Chairman: I want to bring in Lord Kalms.
Q1272 Lord Kalms:
Part of my question has already been asked. Is this £12 to
£15 million paid evenly over five years?
Mr McCafferty: There is a small step up but
it is not a significant one. Essentially it is fairly evenly spread.
Q1273 Lord Kalms:
You talked about £14 million, you did not talk about the
gross amount. Was that significant in itself?
Mr McCafferty: Can I just clarify that is per
annum over those years and there is a slight step up over the
course of five years.
Q1274 Lord Kalms:
So it does include some formula?
Mr McCafferty: I am sorry?
Q1275 Lord Kalms:
On some formula it does increase over the five years?
Mr McCafferty: It is slightly back end loaded,
it is not a complex formula, and many contracts are structured
Q1276 Lord Kalms:
You mentioned £12 million, you did not mention £60 million.
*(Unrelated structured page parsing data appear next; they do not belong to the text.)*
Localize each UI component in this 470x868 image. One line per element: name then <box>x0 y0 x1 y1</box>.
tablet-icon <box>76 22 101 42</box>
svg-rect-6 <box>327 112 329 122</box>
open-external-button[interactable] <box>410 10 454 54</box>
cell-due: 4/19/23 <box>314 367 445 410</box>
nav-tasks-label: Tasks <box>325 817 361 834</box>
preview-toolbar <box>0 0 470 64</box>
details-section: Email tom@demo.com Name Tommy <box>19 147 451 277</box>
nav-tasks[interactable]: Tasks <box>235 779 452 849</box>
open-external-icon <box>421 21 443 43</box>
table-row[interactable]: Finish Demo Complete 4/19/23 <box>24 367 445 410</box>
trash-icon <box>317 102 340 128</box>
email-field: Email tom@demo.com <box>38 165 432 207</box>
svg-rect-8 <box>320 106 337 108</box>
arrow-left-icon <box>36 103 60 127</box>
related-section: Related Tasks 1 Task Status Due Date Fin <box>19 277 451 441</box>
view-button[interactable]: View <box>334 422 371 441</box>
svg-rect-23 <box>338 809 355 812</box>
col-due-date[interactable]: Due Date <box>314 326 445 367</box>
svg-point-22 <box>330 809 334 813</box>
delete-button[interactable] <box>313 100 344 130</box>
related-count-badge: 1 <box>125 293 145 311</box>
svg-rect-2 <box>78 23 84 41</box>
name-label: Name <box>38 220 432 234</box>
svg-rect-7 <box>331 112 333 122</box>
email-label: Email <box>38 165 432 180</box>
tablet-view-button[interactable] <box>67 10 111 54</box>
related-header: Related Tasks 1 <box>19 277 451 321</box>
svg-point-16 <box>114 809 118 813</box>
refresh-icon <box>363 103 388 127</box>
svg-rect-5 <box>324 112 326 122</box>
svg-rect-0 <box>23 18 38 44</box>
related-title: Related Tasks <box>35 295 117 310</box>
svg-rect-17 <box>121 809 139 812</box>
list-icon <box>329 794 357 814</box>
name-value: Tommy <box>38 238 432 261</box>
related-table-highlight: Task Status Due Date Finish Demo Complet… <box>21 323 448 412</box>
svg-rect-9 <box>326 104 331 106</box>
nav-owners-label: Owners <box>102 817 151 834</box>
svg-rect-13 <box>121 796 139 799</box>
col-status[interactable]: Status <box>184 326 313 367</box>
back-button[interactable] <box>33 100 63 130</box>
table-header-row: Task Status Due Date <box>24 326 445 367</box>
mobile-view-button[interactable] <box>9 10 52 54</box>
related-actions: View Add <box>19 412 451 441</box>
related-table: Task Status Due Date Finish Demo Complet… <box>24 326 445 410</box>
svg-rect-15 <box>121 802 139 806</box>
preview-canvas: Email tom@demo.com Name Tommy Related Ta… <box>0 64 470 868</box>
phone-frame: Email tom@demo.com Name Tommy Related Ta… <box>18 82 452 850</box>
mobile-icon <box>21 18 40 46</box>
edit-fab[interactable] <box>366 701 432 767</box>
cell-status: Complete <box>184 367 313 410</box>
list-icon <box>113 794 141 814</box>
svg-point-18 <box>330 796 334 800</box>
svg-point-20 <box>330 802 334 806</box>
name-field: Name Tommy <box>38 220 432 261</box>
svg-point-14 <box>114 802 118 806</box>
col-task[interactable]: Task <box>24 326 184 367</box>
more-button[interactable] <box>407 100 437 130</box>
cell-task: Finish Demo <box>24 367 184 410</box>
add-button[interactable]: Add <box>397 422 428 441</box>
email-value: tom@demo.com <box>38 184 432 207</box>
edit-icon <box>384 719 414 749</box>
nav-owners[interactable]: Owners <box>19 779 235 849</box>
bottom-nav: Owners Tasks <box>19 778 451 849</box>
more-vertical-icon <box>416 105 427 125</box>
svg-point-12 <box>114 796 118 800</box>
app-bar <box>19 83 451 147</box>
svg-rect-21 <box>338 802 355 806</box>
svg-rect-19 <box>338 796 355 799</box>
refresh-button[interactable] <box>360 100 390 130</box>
Is that significant in any way? The contract is a £60 million
Mr McCafferty: No, I do not think it is significant.
It is just the way we live from hand to mouth sometimes in sport
one year to the next.
Chairman: Did you want to come back,
Q1277 Lord Maxton:
The big difference of course from your point of view is presumably
that Sky last weekend showed seven games plus a round-up programme.
Mr McCafferty: At the weekend just gone?
Q1278 Lord Maxton:
Mr McCafferty: That is a Heineken Cup weekend,
remember, that is different from the Premiership.
Q1279 Lord Maxton:
You will not get as much on that, will you?
Mr McCafferty: Correct, we would get a share
within that but there tends to be an extensive coverage around
the Heineken Cup because it is only a six-weekend tournament.
Lord Maxton: As a subscriber, I would
not have to pay but I would not subscribe to Sky Sports if it
did not carry rugby.
Chairman: We know that, Lord Maxton!